◆ Exercise aim ◆
Somewhere below are a line with "Мотив од село Живово" and a later line with "muito estreitos para". Output exactly those lines and all lines between them.

======== Information given

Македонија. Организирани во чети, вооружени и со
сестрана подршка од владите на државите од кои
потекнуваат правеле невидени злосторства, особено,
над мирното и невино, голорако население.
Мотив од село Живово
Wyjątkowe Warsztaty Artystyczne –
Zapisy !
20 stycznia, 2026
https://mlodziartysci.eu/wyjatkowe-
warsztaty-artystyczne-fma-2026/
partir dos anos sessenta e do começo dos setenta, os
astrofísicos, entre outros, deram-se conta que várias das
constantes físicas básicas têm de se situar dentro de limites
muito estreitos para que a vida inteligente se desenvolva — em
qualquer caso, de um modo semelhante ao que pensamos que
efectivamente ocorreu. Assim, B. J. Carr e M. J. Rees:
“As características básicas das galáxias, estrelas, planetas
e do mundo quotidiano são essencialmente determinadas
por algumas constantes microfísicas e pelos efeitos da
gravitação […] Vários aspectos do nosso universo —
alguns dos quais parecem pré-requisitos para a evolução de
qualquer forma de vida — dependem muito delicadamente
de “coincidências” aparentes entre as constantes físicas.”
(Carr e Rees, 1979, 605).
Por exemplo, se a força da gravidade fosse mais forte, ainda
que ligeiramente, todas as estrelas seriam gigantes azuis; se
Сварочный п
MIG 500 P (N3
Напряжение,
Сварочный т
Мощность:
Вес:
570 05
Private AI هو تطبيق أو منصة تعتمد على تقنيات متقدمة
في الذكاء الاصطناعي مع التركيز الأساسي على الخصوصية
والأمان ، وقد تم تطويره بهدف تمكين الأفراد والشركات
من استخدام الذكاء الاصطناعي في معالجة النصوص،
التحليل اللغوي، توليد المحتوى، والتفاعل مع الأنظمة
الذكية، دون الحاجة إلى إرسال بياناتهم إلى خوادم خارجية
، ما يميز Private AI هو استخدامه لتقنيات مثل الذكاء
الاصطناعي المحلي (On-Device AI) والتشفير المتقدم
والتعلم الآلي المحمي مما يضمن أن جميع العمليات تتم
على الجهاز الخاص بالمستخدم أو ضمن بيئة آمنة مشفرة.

================
======== Information given

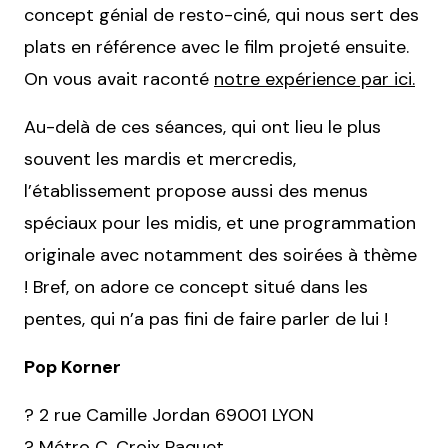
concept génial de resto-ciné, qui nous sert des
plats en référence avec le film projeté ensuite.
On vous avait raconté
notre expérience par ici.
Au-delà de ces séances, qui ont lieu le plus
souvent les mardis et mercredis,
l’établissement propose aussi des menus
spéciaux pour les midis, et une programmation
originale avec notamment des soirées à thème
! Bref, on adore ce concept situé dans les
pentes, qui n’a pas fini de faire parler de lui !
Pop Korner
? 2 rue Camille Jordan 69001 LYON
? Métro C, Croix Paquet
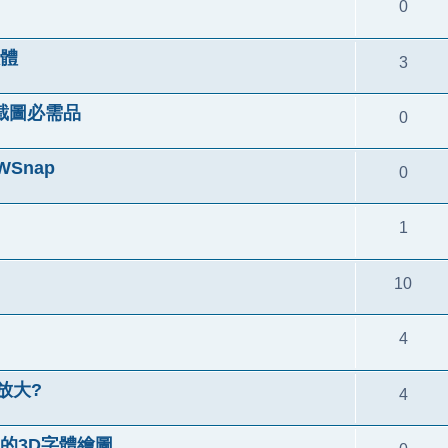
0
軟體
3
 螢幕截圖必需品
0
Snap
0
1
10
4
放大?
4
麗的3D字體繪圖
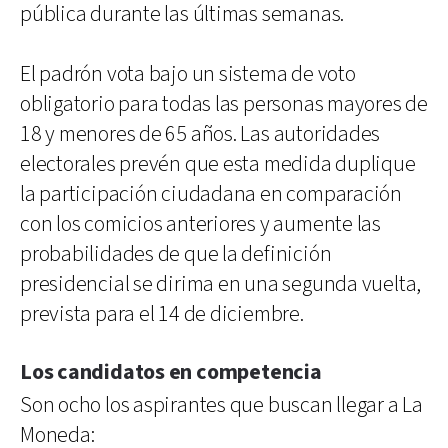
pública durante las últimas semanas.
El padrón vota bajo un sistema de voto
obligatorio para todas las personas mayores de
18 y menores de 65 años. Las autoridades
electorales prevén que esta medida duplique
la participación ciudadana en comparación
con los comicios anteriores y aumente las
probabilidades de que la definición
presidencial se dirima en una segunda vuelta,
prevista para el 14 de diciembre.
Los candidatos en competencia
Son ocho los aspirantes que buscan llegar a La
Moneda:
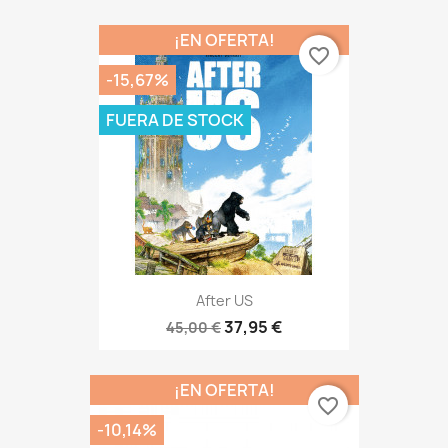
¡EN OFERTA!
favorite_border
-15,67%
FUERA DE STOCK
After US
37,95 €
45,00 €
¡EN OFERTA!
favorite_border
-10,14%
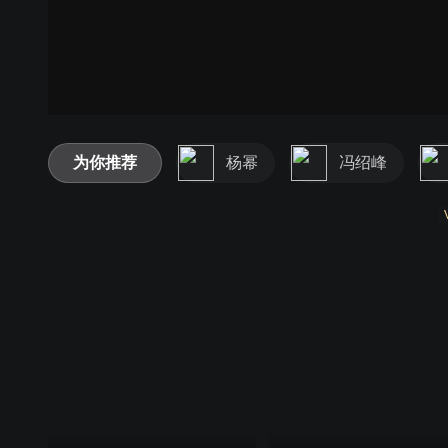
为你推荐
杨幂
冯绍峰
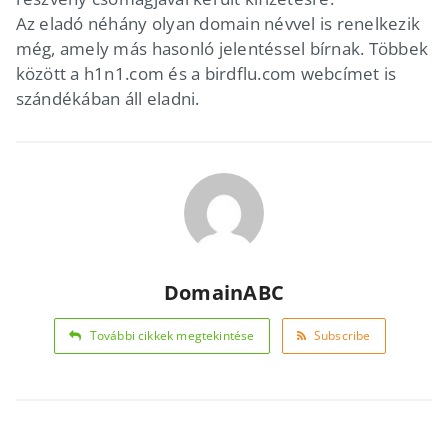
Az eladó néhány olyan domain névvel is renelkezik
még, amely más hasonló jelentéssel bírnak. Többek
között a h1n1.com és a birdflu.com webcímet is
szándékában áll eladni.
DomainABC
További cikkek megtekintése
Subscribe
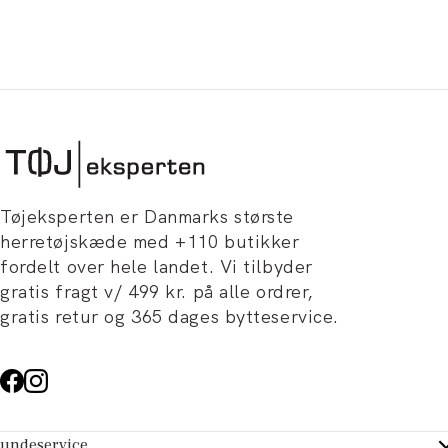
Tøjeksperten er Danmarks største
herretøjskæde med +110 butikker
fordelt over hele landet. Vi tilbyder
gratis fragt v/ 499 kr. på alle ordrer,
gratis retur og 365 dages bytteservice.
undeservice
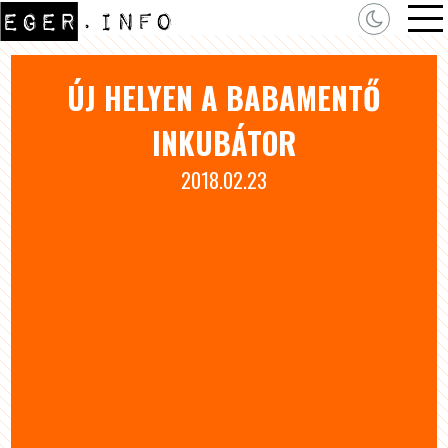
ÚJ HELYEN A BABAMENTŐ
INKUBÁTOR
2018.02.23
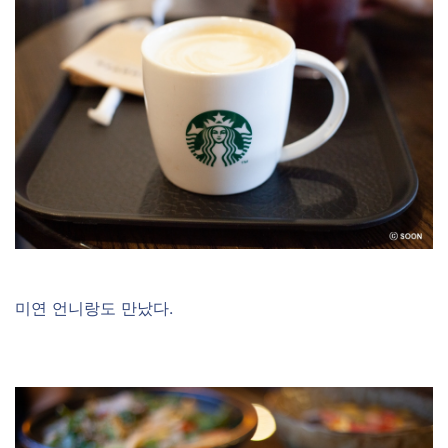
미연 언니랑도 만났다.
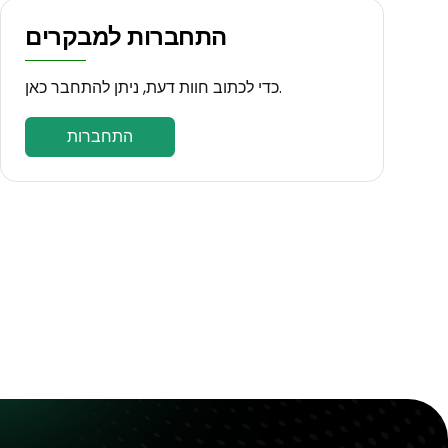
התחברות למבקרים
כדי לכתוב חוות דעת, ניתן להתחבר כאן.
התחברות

================

◆ Written solution ◆
Мотив од село Живово
Wyjątkowe Warsztaty Artystyczne –
Zapisy !
20 stycznia, 2026
https://mlodziartysci.eu/wyjatkowe-
warsztaty-artystyczne-fma-2026/
partir dos anos sessenta e do começo dos setenta, os
astrofísicos, entre outros, deram-se conta que várias das
constantes físicas básicas têm de se situar dentro de limites
muito estreitos para que a vida inteligente se desenvolva — em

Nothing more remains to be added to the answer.